In ORM each object (whether entity or attribute) appears only once in the entire data model. NOTE: we never think about attributes per se. So what is an attribute? Here is the punch line: An ATTRIBUTE is an OBJECT playing a ROLE in a RELATIONSHIP with some other OBJECT. With this view, you can defer thinking about tables and hence having to figure out whether or not something is an attribute or an entity -- sometimes it is both.
Steps in this fact-based approach:
1- From what the user domain experts tell you (in fact sentences), first think about modeling the objects (the nouns), without thinking about relationships or clustering attributes into relational tables. In ER/Relational modeling, the entities are objects, but so are the attributes when considered by themselves. Name each of the object populations. This establishes a vocabulary to talk about the business. In the Fact Model, each object population is represented only once in the entire model.
2- Next think about and model relationships between objects (the verbs) free of any consideration of constraints. If an object serves as a descriptor of another object (hence an attribute) just, initially, record the fact that there is a relationship.
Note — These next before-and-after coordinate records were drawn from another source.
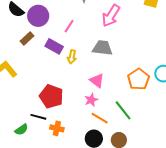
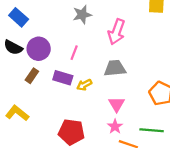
yellow arrow: (72, 57) -> (84, 85), turned 64
pink triangle: (97, 80) -> (117, 104), turned 35
green line: (123, 110) -> (152, 130), turned -35

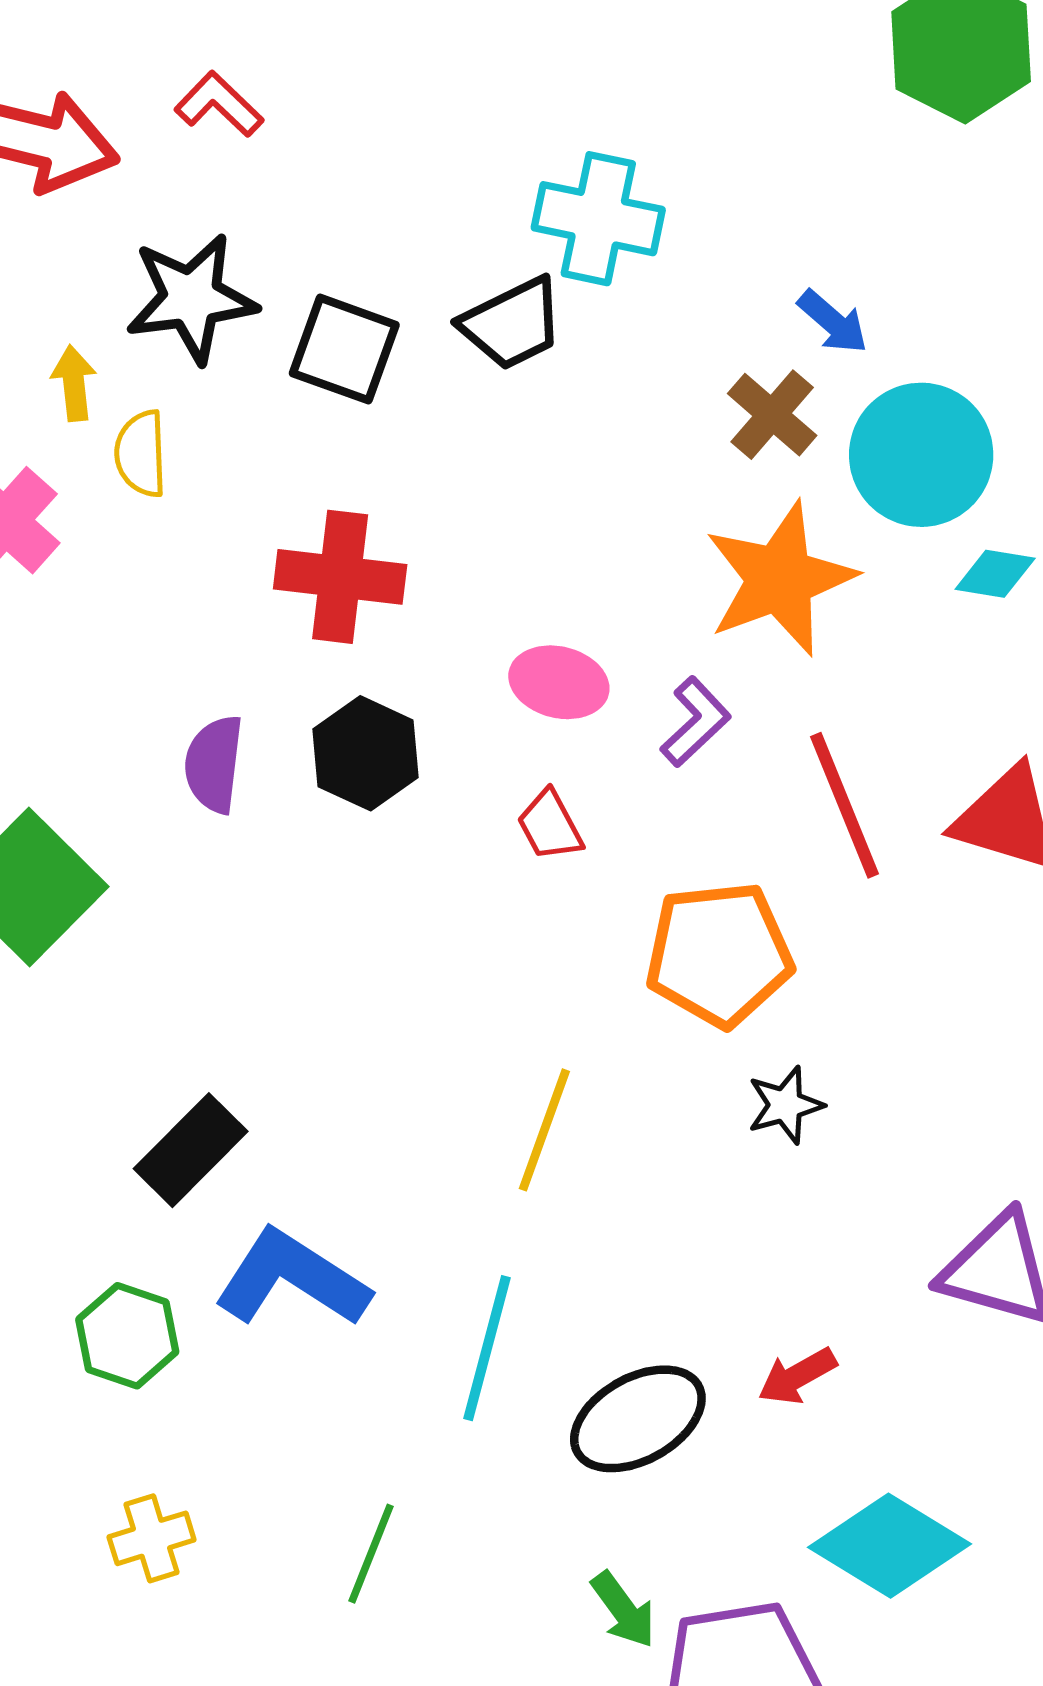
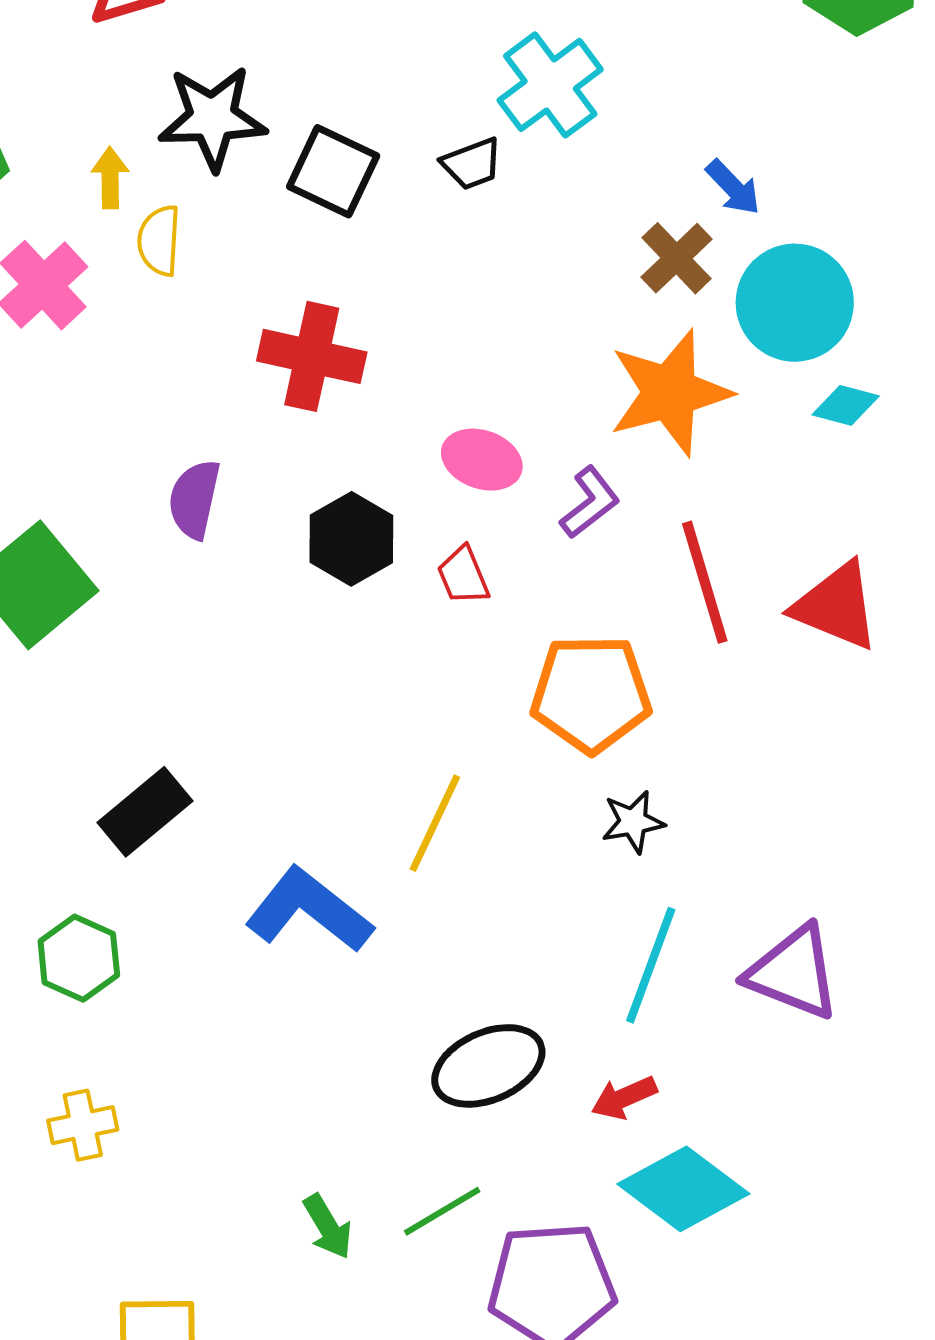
cyan cross: (598, 219) -> (550, 85), turned 36
black trapezoid: (512, 324) -> (472, 164), size x0.7
black hexagon: (365, 753) -> (351, 539), moved
blue L-shape: (292, 1279) -> (309, 910), moved
cyan line: (487, 1348) -> (651, 965), moved
red arrow: (797, 1376) -> (624, 1098), moved
green line: (371, 1554) -> (442, 1211), moved, turned 32
green arrow: (623, 1610) -> (328, 1227), moved

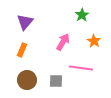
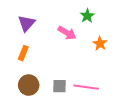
pink arrow: (63, 42) -> (67, 33), moved, turned 90
pink line: (81, 68) -> (86, 87), moved

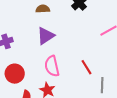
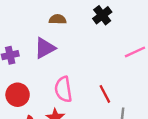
purple triangle: (46, 36) -> (45, 48), moved

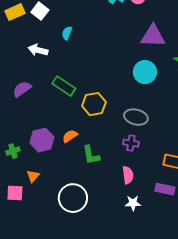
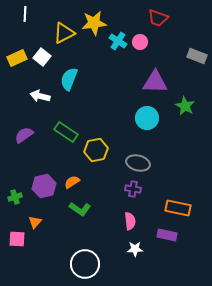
cyan semicircle: (67, 33) -> (69, 79), size x1.6
green L-shape: (91, 155) -> (80, 209), moved, turned -45
white circle: (73, 198) -> (85, 264), moved

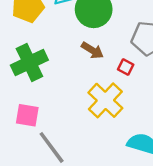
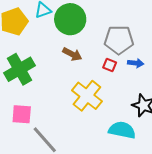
red square: (126, 67) -> (110, 65), moved

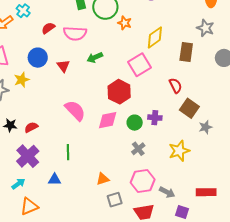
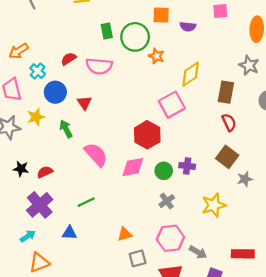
cyan cross: (23, 11) -> (38, 71), moved
green arrow: (95, 57) -> (66, 129), moved, turned 84
red semicircle: (175, 86) -> (229, 122), moved
green line: (68, 152) -> (86, 202), turned 63

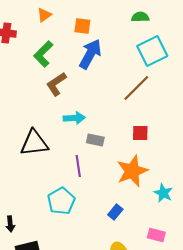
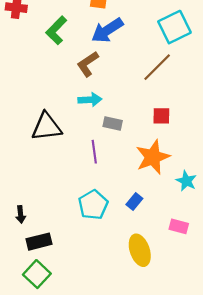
blue arrow: (90, 54) -> (107, 30), turned -152
brown L-shape: (56, 84) -> (88, 64), moved
cyan pentagon: (61, 201) -> (93, 205), moved

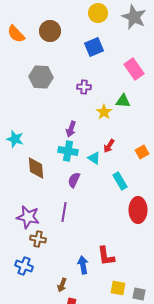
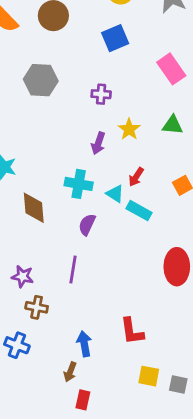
green triangle: (123, 101) -> (173, 125), moved
purple arrow: (71, 129) -> (98, 143), moved
cyan rectangle: (120, 181) -> (139, 211), moved, turned -30
purple star: (28, 217) -> (23, 276), size x0.7
blue arrow: (83, 265) -> (84, 344), moved

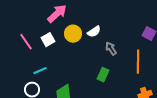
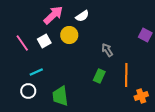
white semicircle: (94, 32) -> (82, 16), moved
orange line: (138, 62) -> (126, 75), moved

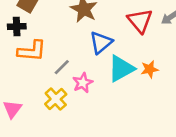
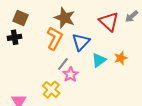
orange L-shape: (32, 51) -> (55, 38), moved, turned -60
gray line: (62, 67) -> (63, 64), moved
cyan triangle: (121, 69) -> (99, 60), size x0.7

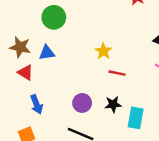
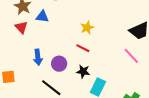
red line: (117, 73) -> (83, 48), moved
blue arrow: (37, 104) -> (38, 57), moved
3- Then add integrity constraints (business rules) to the objects and relationships (e.g. characteristics such a multiplicity/exclusivity and dependency/optionality).
4- Finally, designate a lexical surrogate which is used to reference or identify individual members of each of the object populations. NOTE: the designation of identifiers is or should be secondary in any approach to data modeling. All too often data modelers get hung up on identifiers and lose site of the underlying object populations.
Only then are you ready to put attributes (as related to entity objects) into entity tables.